Now, let us define a few Tensors. Here, t1 and t2 are constants, t3 is a placeholder and t4 is a variable.

t1 = tf.ones([4,5])
t2 = tf.random_uniform([5,4], maxval = 4.0, seed = 2)
t3 = tf.placeholder(tf.float32)
t4 = tf.get_variable("t4", [4,4], initializer = tf.ones_initializer)

Here, we define t1 as a Constant Tensor of size 4x5, with all the values set to 1. t2 is a Constant Tensor of size 5x4, with random values.

t3 is a placeholder with 0 dimensions - a single number with float32.

Along with this, we define a variable t4 of shape 4x4. The initializer is set to ones_initializer. That means, whenever we initialize the variable, its values will be set to 1. Note that this will happen only when we initialize the variable - not now.

  • Next, we can define the Tensor expression
exp = tf.assign(t4, tf.matmul(t1,t2) * t3 + t4)

This code takes a dot product of t1 and t2, multiplies it with the scalar t3 and then adds it to t4. The outcome of this is then assigned to t4. Thus, the value of t4 changes on every execution of this expression. Note that t3 is a placeholder, so we will have to provide the value of t3 when we want to process this expression.

Again, this code only defines the expression. It is not executed right away.

  • With everything in place, we can now get the session and start working with the Tensors
with tf.Session() as sess:
    print("Initialized variables\n----------------------------------------------")
    print(t4.eval()), feed_dict = {t3:1})
    print("\nAfter First Run\n--------------------------------------------------")
    print(t4.eval()), feed_dict = {t3:1})
    print("\nAfter Second Run\n-------------------------------------------------")
    print(t4.eval()), feed_dict = {t3:1})
    print("\nAfter Third Run\n--------------------------------------------------")

Here, we actually run the code. We start with initiating the session. We have to initialize the variables. So far, t4 was just declared, not initialized. Here, we actually initialize it. The initialize code is executed. In this case, it happens to be "tf.ones_initializer". So, t4 starts as a 4x4 Tensor with all values set to 1.

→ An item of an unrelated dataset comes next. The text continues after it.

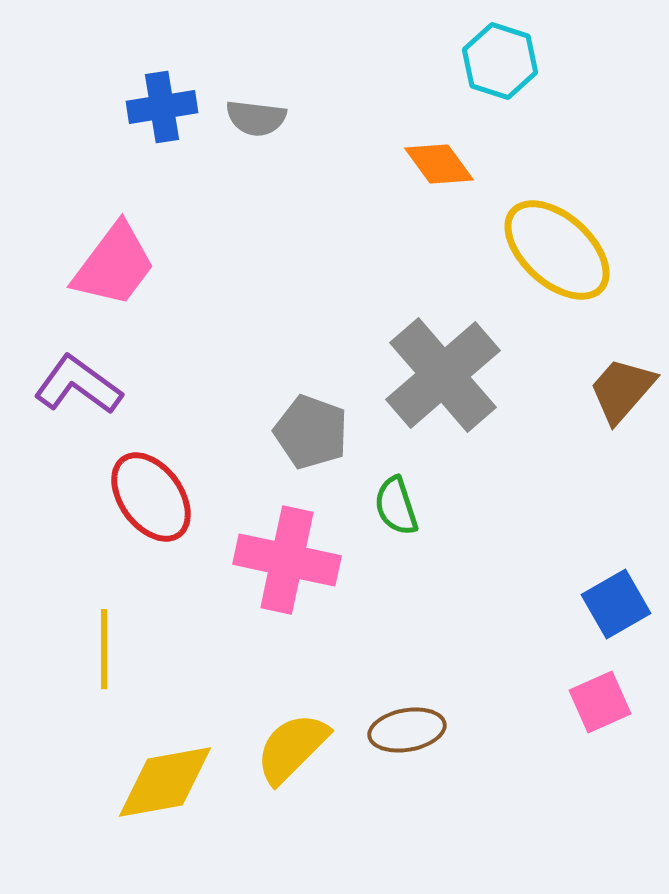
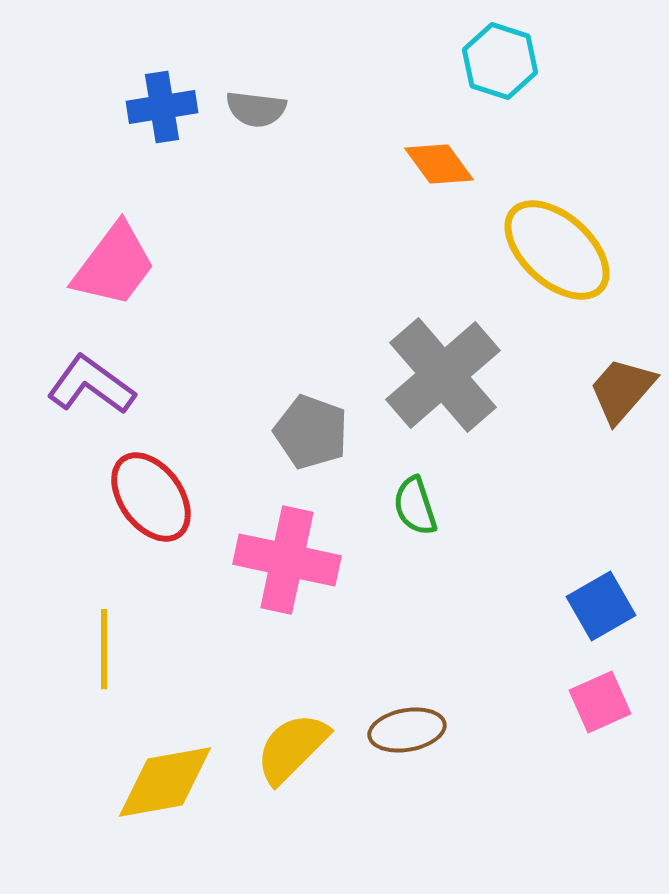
gray semicircle: moved 9 px up
purple L-shape: moved 13 px right
green semicircle: moved 19 px right
blue square: moved 15 px left, 2 px down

Next, we run the expression along with the feed_dict. Remember that the expression has a placeholder t3. It will not evaluate unless we give it a value for t3. This value is passed through feed_dict. Each run updates t4 and assigns a new value to it.

The above code generates this output:

Initialized variables
    [[1. 1. 1. 1.]
    [1. 1. 1. 1.]
    [1. 1. 1. 1.]
    [1. 1. 1. 1.]]

After First Run
    [[11.483105 10.39291  11.380319  9.601738]
    [11.483105 10.39291  11.380319  9.601738]
    [11.483105 10.39291  11.380319  9.601738]
    [11.483105 10.39291  11.380319  9.601738]]

After Second Run
    [[20.483215 16.11417  19.363663 15.015686]
    [20.483215 16.11417  19.363663 15.015686]
    [20.483215 16.11417  19.363663 15.015686]
    [20.483215 16.11417  19.363663 15.015686]]

After Third Run
    [[32.022038 26.227888 28.65984  23.72137 ]
    [32.022038 26.227888 28.65984  23.72137 ]
    [32.022038 26.227888 28.65984  23.72137 ]
    [32.022038 26.227888 28.65984  23.72137 ]]

One can evaluate the expression three times to assert the output is same as we expected.